SEAL Team Season 7

 



        The first trailer for season 7 of SEAL Team dropped this week, and it’s nothing if not intense. It’s already racked up plenty of views and positive comments. As trailers go, it definitely does the job of whetting the viewers’ appetite for the season premiere on August 11. Some of the scenes brought to mind scenes in earlier seasons: Ray firing from the helo and Clay’s sniper shot from the helo (3x1); the bombing of the café and the bombing of the bar in Manila (2x17) and the café in Tunisia (4x4); and the comment about "invisible warfare" and the missions the team's done that would qualify as this (3x14, 5x1, 5x2, 5x10-5x14). I loved the trailer, and yet, I feel a nagging concern after viewing it. 

        The reason SEAL Team, from its first season to its sixth season, was one of the best drama shows on TV, network or streaming, wasn’t simply the acting (although that has been consistently excellent by every actor in the regular cast). What set SEAL Team apart was the writing, the ability of its writers to dissect and rip away the layers of the human condition of the men and women engaged in the “war on terror”: their strengths, their weaknesses, their fears, their hopes, their joy, their pain, their sorrow.
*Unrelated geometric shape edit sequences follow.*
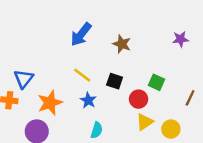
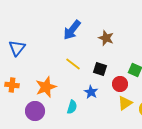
blue triangle: (24, 79) -> (17, 48), moved
blue star: (88, 100) -> (91, 92), moved
cyan semicircle: (97, 130) -> (72, 107), moved

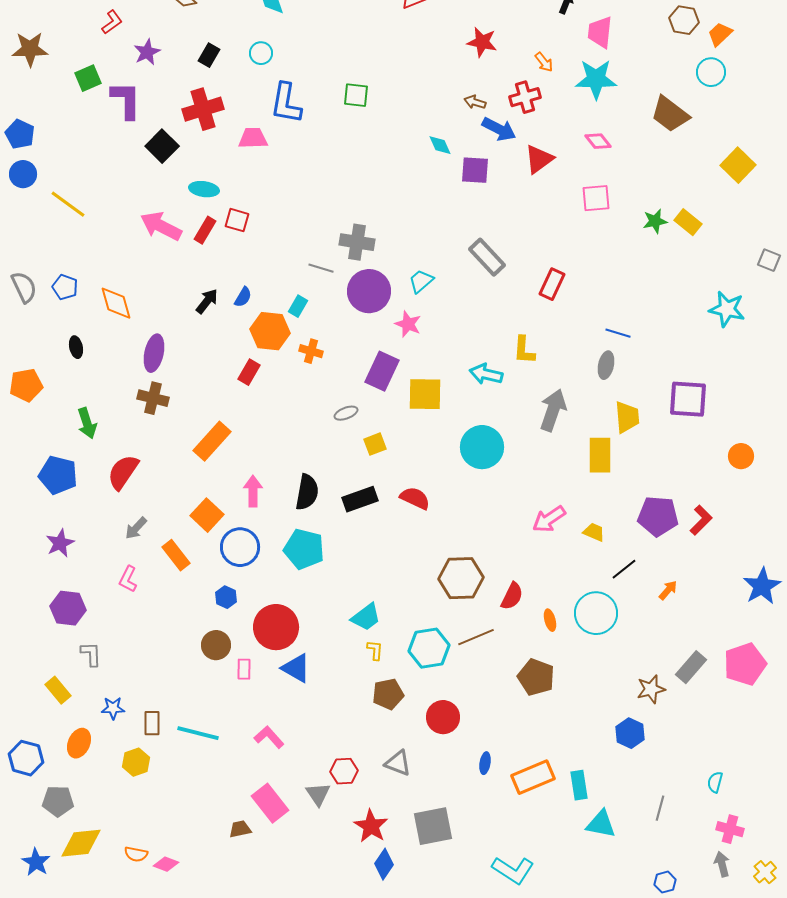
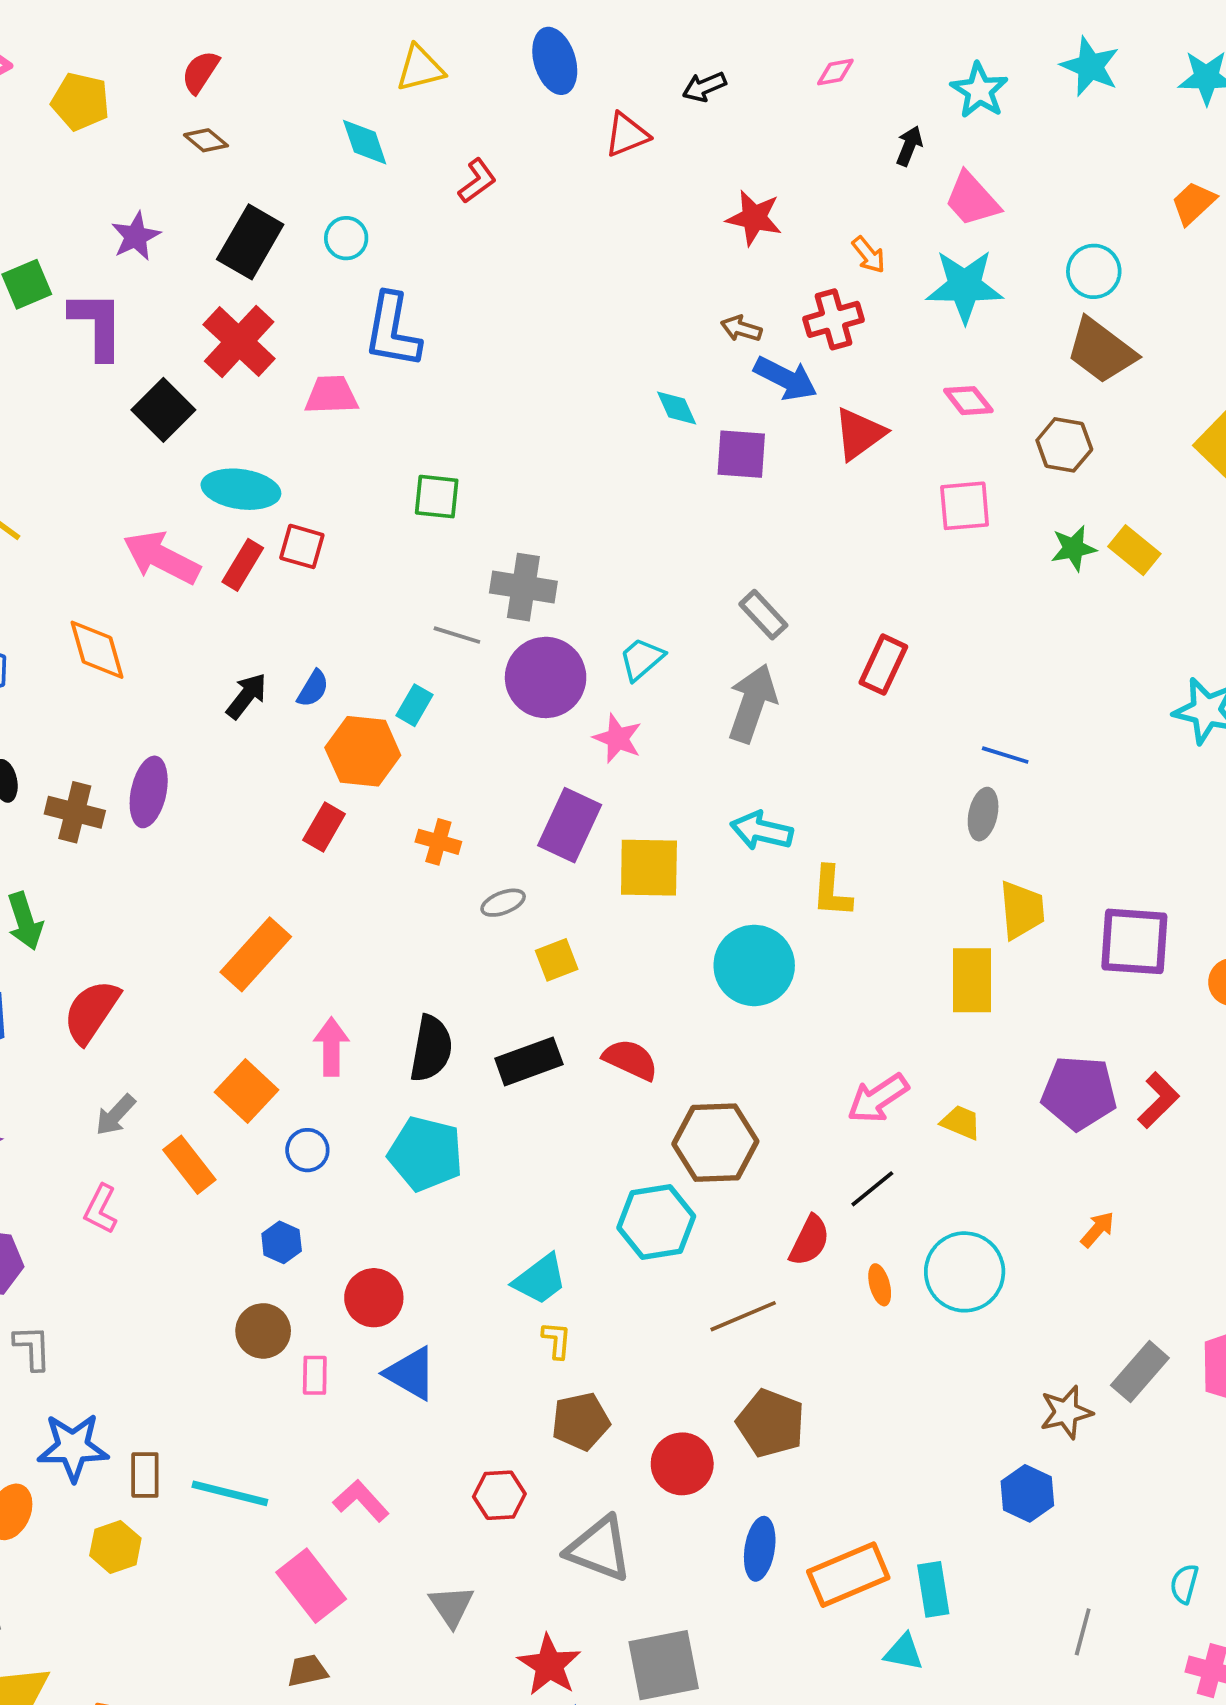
brown hexagon: (684, 20) -> (1064, 445), moved
red L-shape: (112, 22) -> (477, 181), moved
pink trapezoid: (600, 32) -> (972, 199), turned -48
black rectangle: (209, 55) -> (250, 242), size x1.6
cyan circle: (711, 72) -> (1094, 271), moved
green square: (356, 95) -> (437, 497), moved
red cross: (203, 109) -> (239, 342), turned -30
cyan ellipse: (204, 189) -> (241, 489), size x1.4
gray rectangle: (487, 257) -> (763, 615), size x0.7
orange diamond: (116, 303) -> (97, 650), moved
yellow L-shape: (524, 350) -> (832, 892), moved
orange cross: (311, 351) -> (438, 842), moved
brown cross: (153, 398) -> (75, 812), moved
purple square: (688, 399) -> (1134, 941), moved
gray arrow: (553, 410) -> (752, 703), moved
blue circle: (240, 547) -> (307, 1150), size x0.6
black line: (624, 569) -> (872, 1189), moved
brown hexagon: (461, 578) -> (715, 1143), moved
red circle: (276, 627) -> (374, 1298), size x0.7
cyan hexagon: (429, 648) -> (656, 1222), moved
brown pentagon: (536, 677) -> (771, 1423), moved
blue star: (113, 708) -> (73, 1447), size x1.6
gray triangle: (398, 763) -> (599, 1549), size x1.4
blue ellipse: (485, 763) -> (760, 1549), size x1.5
red hexagon: (344, 771) -> (499, 1495), moved
pink rectangle: (270, 803) -> (311, 1586), moved
cyan triangle: (601, 824) -> (904, 1652), moved, size x0.7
While the missions and the action have been outstanding (especially given the limitations of a network show when it was on CBS), it’s been the moments where the characters come face to face with the trauma, the loss, the danger that’s inherent and inevitable in their chosen field and their efforts to control it, overcome it, or ignore it. It’s the balancing act, the tightrope, the characters are forced to walk between their work and their personal life and the damage that's done when they fall off. It’s this element in their lives that makes these characters human and not caricatures, that makes more real the enormity of their personal sacrifices, as well as the dangers and the difficulty of this life.
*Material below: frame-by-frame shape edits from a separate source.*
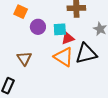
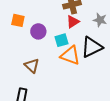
cyan square: (60, 29) -> (62, 40), moved
red triangle: (68, 38) -> (73, 22), moved

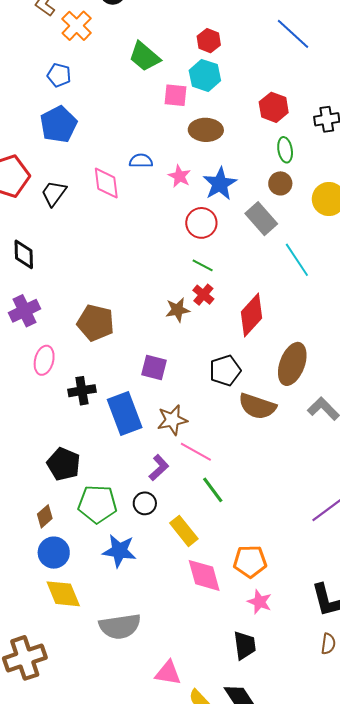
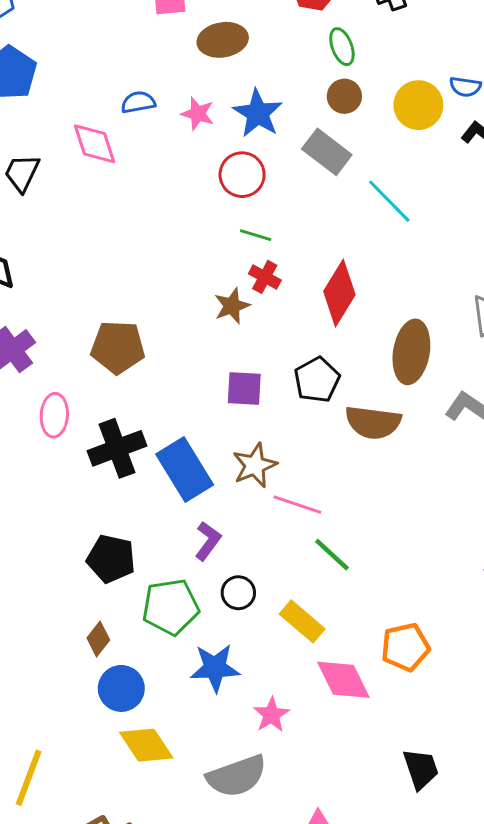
purple square: (154, 368) -> (244, 389), moved
black cross: (82, 391) -> (117, 448), size x1.4
purple L-shape: (159, 468) -> (208, 541), moved
pink star: (260, 602) -> (271, 715), moved, turned 30

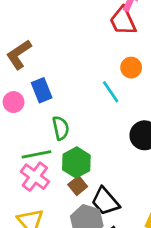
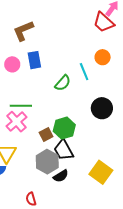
red trapezoid: (123, 21) -> (104, 22), turned -35
green semicircle: (61, 128) -> (63, 83), moved, turned 42
green hexagon: (76, 162) -> (64, 128), moved

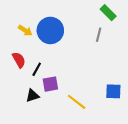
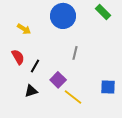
blue circle: (50, 30) -> (63, 16), moved
gray line: (99, 35) -> (75, 53), moved
purple square: (50, 84) -> (58, 80), moved, turned -35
        The men and women of DEVGRU—the characters in SEAL Team—aren’t superheroes; they’re not avatars in a computer game. They’re men and women who face enormous pressure—physical, emotional, even spiritual—on both the battlefield and the home front, and it’s been the ability of the writers of SEAL Team to capture this two-pronged struggle in the lives of Tier One operators—more than the missions, the fighting scenes, the special effects, and the stunts—that’s lifted SEAL Team above an ordinary military show and made it an outstanding dramatic show. It’s not that Tier One operators are the only ones who have job requirements and duties that demand extraordinary training, physical ability, and personal sacrifice. There are other professions that require these, albeit often at a less intense level. But what the Tier One operator can’t do—that is possible in almost every other profession, including those requiring advanced training, physical ability, and personal sacrifice—is share details about their work with family and friends. How often do people release tension created at work by venting their frustrations to those closest to them? Conversely, how often, when something good happens at work, do people want to share the positive news with friends and family? A Tier One operator doesn’t have this outlet, and this demand of the job, to keep information sealed off from family and personal friends, can create added pressure on a family unit or a personal relationship. In addition, the irregular hours, the call to spin up at any moment, the deployments also make a “normal” life impossible. All these issues have been an integral part of the show because those fighting—and those who become casualties of—the “war on terror” aren’t only those in uniform.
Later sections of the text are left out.